Directions for this task:
All of the data should be copied exactly, with the pictures left out.

Extracted material:

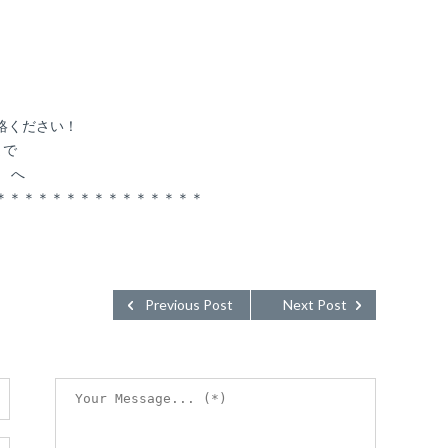
絡ください！
まで
t へ
＊＊＊＊＊＊＊＊＊＊＊＊＊＊＊
Previous Post
Next Post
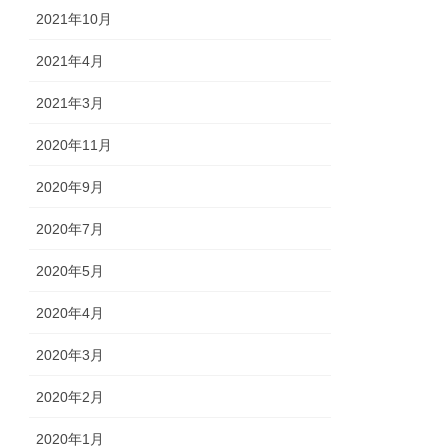
2021年10月
2021年4月
2021年3月
2020年11月
2020年9月
2020年7月
2020年5月
2020年4月
2020年3月
2020年2月
2020年1月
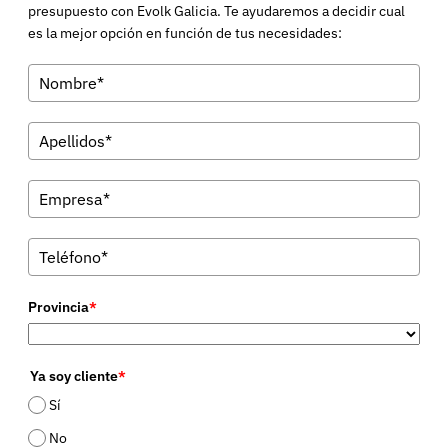
presupuesto con Evolk Galicia. Te ayudaremos a decidir cual
es la mejor opción en función de tus necesidades:
Provincia
*
Ya soy cliente
*
Sí
No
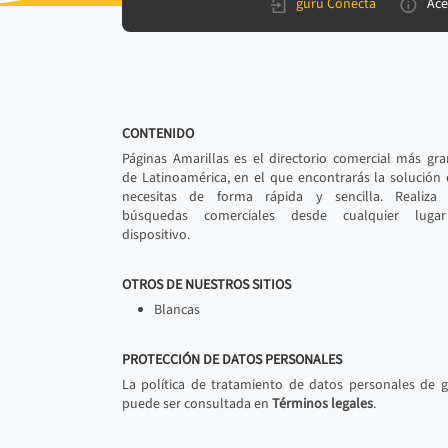
gurú Conecta
Ace
CONTENIDO
Páginas Amarillas es el directorio comercial más gr
de Latinoamérica, en el que encontrarás la solución
necesitas de forma rápida y sencilla. Realiza 
búsquedas comerciales desde cualquier luga
dispositivo.
OTROS DE NUESTROS SITIOS
Blancas
PROTECCIÓN DE DATOS PERSONALES
La política de tratamiento de datos personales de 
puede ser consultada en
Términos legales
.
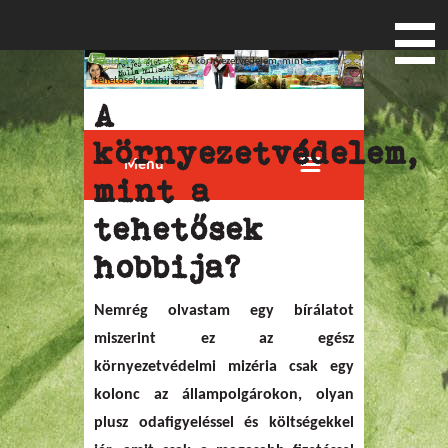
Főoldal
»
Lakosság
» A környezetvédelem, mint a
Jelenlegi hely
tehetősek hobbija?
A
környezetvédelem,
Menu
mint a
tehetősek
hobbija?
Nemrég olvastam egy bírálatot
miszerint ez az egész
környezetvédelmi mizéria csak egy
kolonc az állampolgárokon, olyan
plusz odafigyeléssel és költségekkel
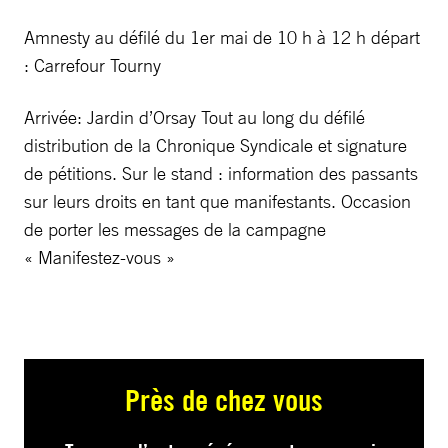
Amnesty au défilé du 1er mai de 10 h à 12 h départ
: Carrefour Tourny
Arrivée: Jardin d’Orsay Tout au long du défilé
distribution de la Chronique Syndicale et signature
de pétitions. Sur le stand : information des passants
sur leurs droits en tant que manifestants. Occasion
de porter les messages de la campagne
« Manifestez-vous »
Près de chez vous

Exercise solution:
絡ください！
まで
t へ
＊＊＊＊＊＊＊＊＊＊＊＊＊＊＊
Previous Post
Next Post
2021年10月
2021年4月
2021年3月
2020年11月
2020年9月
2020年7月
2020年5月
2020年4月
2020年3月
2020年2月
2020年1月
presupuesto con Evolk Galicia. Te ayudaremos a decidir cual
es la mejor opción en función de tus necesidades:
Provincia
*
Ya soy cliente
*
Sí
No
gurú Conecta
Ace
CONTENIDO
Páginas Amarillas es el directorio comercial más gr
de Latinoamérica, en el que encontrarás la solución
necesitas de forma rápida y sencilla. Realiza 
búsquedas comerciales desde cualquier luga
dispositivo.
OTROS DE NUESTROS SITIOS
Blancas
PROTECCIÓN DE DATOS PERSONALES
La política de tratamiento de datos personales de 
puede ser consultada en
Términos legales
.
Főoldal
»
Lakosság
» A környezetvédelem, mint a
Jelenlegi hely
tehetősek hobbija?
A
környezetvédelem,
Menu
mint a
tehetősek
hobbija?
Nemrég olvastam egy bírálatot
miszerint ez az egész
környezetvédelmi mizéria csak egy
kolonc az állampolgárokon, olyan
plusz odafigyeléssel és költségekkel
Amnesty au défilé du 1er mai de 10 h à 12 h départ
: Carrefour Tourny
Arrivée: Jardin d’Orsay Tout au long du défilé
distribution de la Chronique Syndicale et signature
de pétitions. Sur le stand : information des passants
sur leurs droits en tant que manifestants. Occasion
de porter les messages de la campagne
« Manifestez-vous »
Près de chez vous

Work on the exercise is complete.